これらの急進的かつ根本的な治療法が、いかに効果的なものなのかを明らかにしよう。なぜなら、このニューモデルは現代の125ccスポーツのなかでもベストといっていいからだ。跨ってみて、YZF-R3と比べると、R125のほうが高い位置に座っている。目前の眺めはフロントホイールのフィーリングが格別であることを期待させる。倒立フォークはφ41mmで、R3のφ37mmと比べて4mmも太く、間違いなく剛性も高い。この小さなヤマハは大きな飛躍を果たしているにもかかわらず、さらに背の高いライダーにも十分なスペースを提供している。
125ccの可変バルブ機構つきエンジン
しかし、もっとも重要なのはエンジンで、とりわけ7400rpmで2つの異なるカムプロファイルを切り替える可変バルブ機構(VVA)は、今回のモデルチェンジ最大のトピックといっていいだろう。また、シリンダーヘッドも新しくなっており、大径で短い吸排気バルブを備えている。圧縮比は従来型と変わっていないものの、燃焼室は小さくなっていて、より良い燃焼効率が追求されている。新しい燃料噴射システムと大幅に拡大されたエアボックスを組み合わせることで、シングルエンジンのトルクは最適化され、スロットルを大きく開けた際のレスポンスも柔らかい。

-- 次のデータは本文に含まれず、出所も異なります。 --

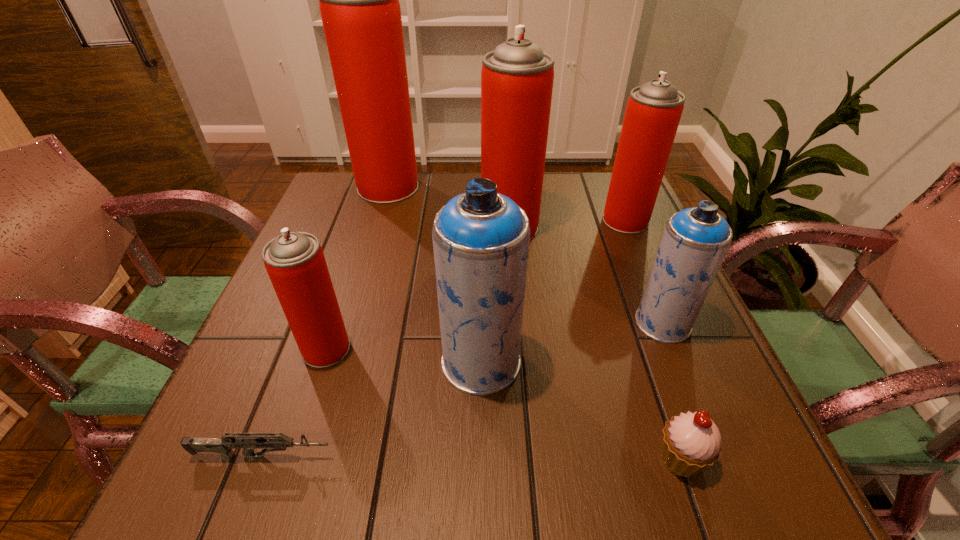 Identify the location of grey gun. This screenshot has height=540, width=960. (223, 445).

This screenshot has height=540, width=960. Identify the location of vacant space situated on the right of the farthest red aerosol can. (508, 187).

Locate an element on the screen. The image size is (960, 540). free space located on the left of the second biggest red aerosol can is located at coordinates (412, 227).

Identify the location of free location located 0.370m on the left of the third biggest red aerosol can. The width and height of the screenshot is (960, 540). (457, 220).

At what (x,y) coordinates should I click in order to perform the action: click on vacant point located 0.090m on the left of the left blue aerosol can. Please return your answer as a coordinate pair (x, y). Image resolution: width=960 pixels, height=540 pixels. Looking at the image, I should click on (392, 362).

Locate an element on the screen. The image size is (960, 540). vacant space located on the back of the smallest red aerosol can is located at coordinates (340, 309).

Locate an element on the screen. free point located 0.340m on the left of the right blue aerosol can is located at coordinates (461, 323).

You are a GUI agent. You are given a task and a screenshot of the screen. Output one action in this format:
    pyautogui.click(x=<x>, y=<y>)
    Task: Click on the free region located on the back of the cupcake
    The height and width of the screenshot is (540, 960).
    Given the screenshot: What is the action you would take?
    pyautogui.click(x=652, y=375)

Locate an element on the screen. vacant area located aimed along the barrel of the shortest object is located at coordinates (533, 456).

You are a GUI agent. You are given a task and a screenshot of the screen. Output one action in this format:
    pyautogui.click(x=<x>, y=<y>)
    Task: Click on the cupcake at the near edge
    
    Given the screenshot: What is the action you would take?
    click(x=691, y=442)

ただ、エンジンが従来型よりも明らかにスムーズになっているかどうかにかかわらず、基本的にフルスロットルで15馬力を絞り出すように操縦していると、これをきちんと説明するのは難しい。だが、新しいR125は(ライダーの脳内の)モードを切り替える必要はない。従来型は7000rpmから上をキープする必要があったが、新型はこれ以下からきちんと加速する。残念ながらVVAの切り替わりを感じ取ることはできない(非常に目立たないのだ)が、その代わりにコックピットにはVVAディスプレイがあり、視覚的にバルブ制御の切り替わりを知ることができる。
燃料タンクの上に伏せ、風の抵抗を受け流しながら125ccに鞭を入れてみると、最高速度はメーター読みで134km/hだった。これでコーナーに入るときには非常に活力のあるヤマハを感じられる。若きバレンティーノ・ロッシになりたいなら、コイツしかない!